[[ Data records, beginning ]]
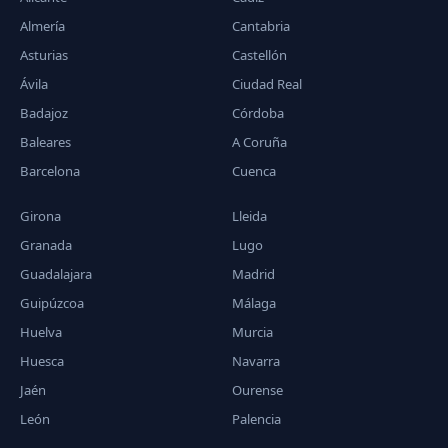
Almería
Cantabria
Asturias
Castellón
Ávila
Ciudad Real
Badajoz
Córdoba
Baleares
A Coruña
Barcelona
Cuenca
Girona
Lleida
Granada
Lugo
Guadalajara
Madrid
Guipúzcoa
Málaga
Huelva
Murcia
Huesca
Navarra
Jaén
Ourense
León
Palencia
[[ Data records, end ]]
### Exercise details
Verbatim reproduction of every entry is needed, with the images left out.

### Written answer
Almería
Cantabria
Asturias
Castellón
Ávila
Ciudad Real
Badajoz
Córdoba
Baleares
A Coruña
Barcelona
Cuenca
Girona
Lleida
Granada
Lugo
Guadalajara
Madrid
Guipúzcoa
Málaga
Huelva
Murcia
Huesca
Navarra
Jaén
Ourense
León
Palencia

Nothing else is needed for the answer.